## TASK GOAL
Exactly as they appear, reproduce the lines from the one holding "8 (8452) 650-350" through the last line of the material below.

## EXERCISE DATA
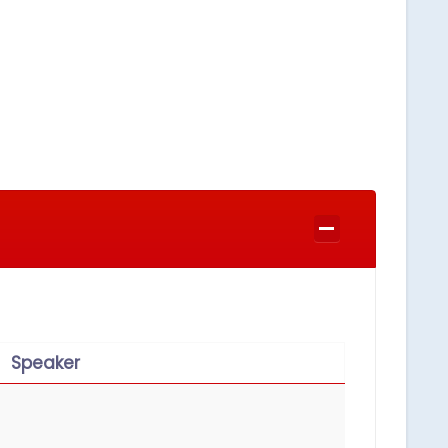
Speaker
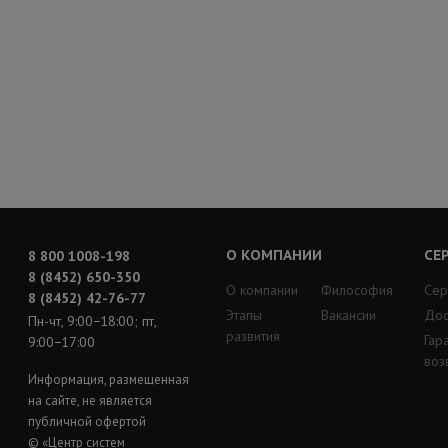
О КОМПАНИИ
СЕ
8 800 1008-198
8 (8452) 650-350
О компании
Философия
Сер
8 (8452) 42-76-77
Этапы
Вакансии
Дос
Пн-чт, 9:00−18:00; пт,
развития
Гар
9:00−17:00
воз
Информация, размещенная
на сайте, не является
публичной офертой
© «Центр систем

## TASK RESPONSE
8 (8452) 650-350
О компании
Философия
Сер
8 (8452) 42-76-77
Этапы
Вакансии
Дос
Пн-чт, 9:00−18:00; пт,
развития
Гар
9:00−17:00
воз
Информация, размещенная
на сайте, не является
публичной офертой
© «Центр систем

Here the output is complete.